The \(L(k_1,k_2)\) labeling is a type of labeling of vertices of a graph G(V, E) where absolute difference between labels of vertices at graph distances 1 and 2 are at least \(k_1\) and \(k_2\), respectively, where \(k_1\) and \(k_2\) are two non-negative real numbers. The objective of \(L(k_1,k_2)\) labeling problem is to find a labeling f of the vertices of G such that the span is minimized, where span \(\lambda (G;f)\) of a labeling f is defined as \(\displaystyle \max _{u \in V} f(u) - \min _{v \in V} f(v)\). The motivation for \(L(k_1,k_2)\) labeling problem for infinite triangular grid \(T_\varDelta \) comes from the fact that a class of frequency assignment problems in cellular networks can be modeled as \(L(k_1,k_2)\) labeling problems of \(T_\varDelta \). Existing bounds on \(\lambda (T_\varDelta ;f)\) for \(k_1 \le k_2\) are based on enumerations through partial computer simulations.

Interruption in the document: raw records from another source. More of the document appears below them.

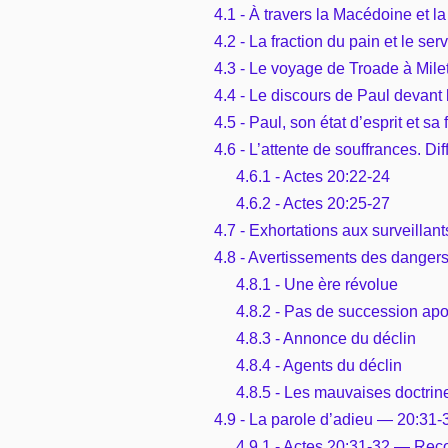
4.1 - À travers la Macédoine et l
4.2 - La fraction du pain et le se
4.3 - Le voyage de Troade à Mil
4.4 - Le discours de Paul devan
4.5 - Paul, son état d’esprit et s
4.6 - L’attente de souffrances. D
4.6.1 - Actes 20:22-24
4.6.2 - Actes 20:25-27
4.7 - Exhortations aux surveillan
4.8 - Avertissements des danger
4.8.1 - Une ère révolue
4.8.2 - Pas de succession apo
4.8.3 - Annonce du déclin
4.8.4 - Agents du déclin
4.8.5 - Les mauvaises doctrine
4.9 - La parole d’adieu — 20:31-
4.9.1 - Actes 20:31-32 — Rec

In this paper, we attempt to derive \(\lambda (T_\varDelta ;f)\) theoretically by exploring the underlined graph structures without any computer simulations. Specifically, we first select a sub graph of \(T_\varDelta \) which holds certain structural properties and then using these properties, we find the lower bound of span of the concerned subgraph. This finally leads us to obtain the lower bound of \(\lambda (T_\varDelta ;f)\). We establish that \(\lambda (T_\varDelta ;f) \ge 3+2h\) when \(h < 1/2\) and \(\lambda (T_\varDelta ;f) \ge 4\) when \(h \ge 1/2 \), where \(h=k_1/k_2\). Ours is the first attempt to derive \(\lambda (T_\varDelta ;f)\) theoretically and our obtained results exactly coincide with that of the known bound obtained through computer simulations when \(0 \le h \le 1/3\). For \(h > 1/3\), such known bounds are actually finer than ours.